(Work instruction) An exact, picture-free copy of the listing is required.

═══ Records to process ═══

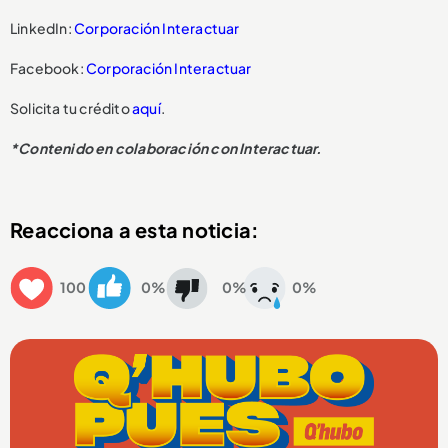
LinkedIn:
Corporación Interactuar
Facebook:
Corporación Interactuar
Solicita tu crédito
aquí
.
*Contenido en colaboración con Interactuar.
Reacciona a esta noticia:
100
0%
0%
0%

═══

(Response to the task)
LinkedIn:
Corporación Interactuar
Facebook:
Corporación Interactuar
Solicita tu crédito
aquí
.
*Contenido en colaboración con Interactuar.
Reacciona a esta noticia:
100
0%
0%
0%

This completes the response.